6. Do the business challenges your company faces indicate an industry trend?

For example, during the onset of the COVID pandemic in 2020, employees in the hospitality industry were closed as businesses were closed (temporarily or permanently). Ask yourself if you should consider another industry where your skills would be valued, even as a short-term solution.

7. Have you discussed your options with your mentor or advisors?

If you don’t have a lot of civilian work experience, getting advice from others can help you assess your situation and plan accordingly.

8. Have you considered asking to be reassigned to another team or department within the company?

Maybe the projects your team is working on are stalled, but other departments are thriving. Before leaving this employer, consider a lateral move within the same organization to maintain resume continuity for the time being.

9. Is it a good time to go back to school?

Maybe you started this job right after the army, and this uncertainty showed you that you would be happier in another career path. Evaluate your options to take the time to earn your undergraduate or graduate degree, or advanced certifications and skills to strengthen your career options.

10. Is the stress of uncertainty clouding your outlook?

Not knowing if your position will be eliminated can be overwhelming and frightening. Your income, benefits, and situation may seem unstable right now. Despite all the choices you will have to make and prepare for, take the time to breathe, exercise, eat well, and practice moderation in your indulgences.

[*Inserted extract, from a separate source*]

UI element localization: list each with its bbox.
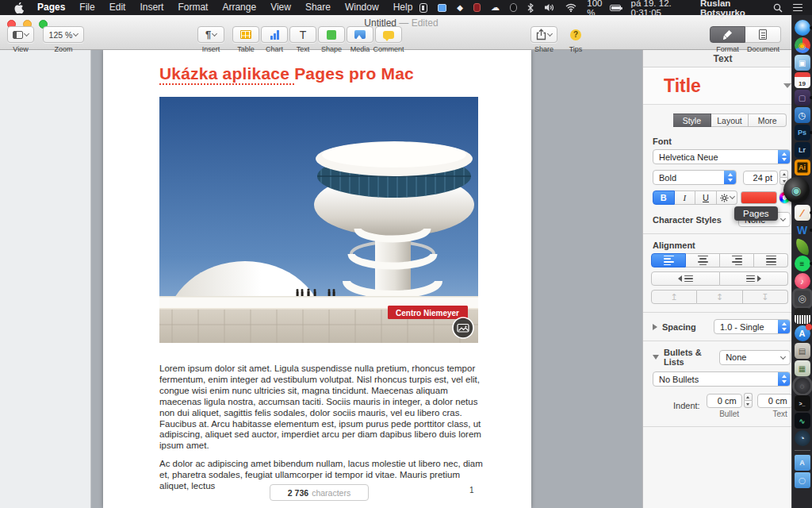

You’ll need to have a clear mind to think through your options and make the best choices for you and your family right now.

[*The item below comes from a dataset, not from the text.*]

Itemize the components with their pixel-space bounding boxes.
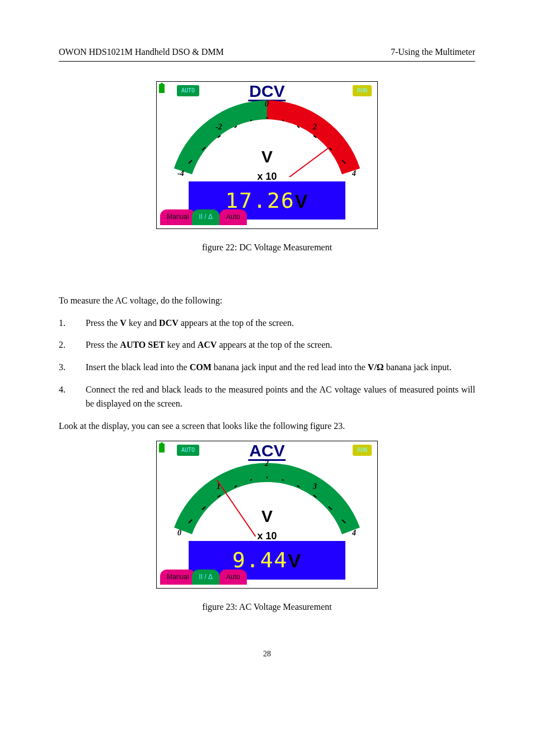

When you can keep a clear view of where you are and what lies ahead (to the best of your ability), you can make informed and meaningful decisions. Leaving your current employer may be the best option, but think about all the choices before making that choice.

The author of “Success After Service: How to Take Control of Your Job Search and Career After Military Duty” (2020) and “Your Next Mission: A personal branding guide for the military-to-civilian transition” (2014), Lida Citroën is a keynote speaker and presenter, executive coach, popular TEDx speaker and instructor of several courses on LinkedIn Learning. She regularly presents workshops on personal branding, executive presence, leadership communication and reputational risk management.

A contributing writer for Military.com, Lida is an avid supporter of the military, volunteering her time to help veterans transition to civilian careers and help employers looking to hire military talent. She regularly speaks at conferences, corporate meetings and events focused on military transition.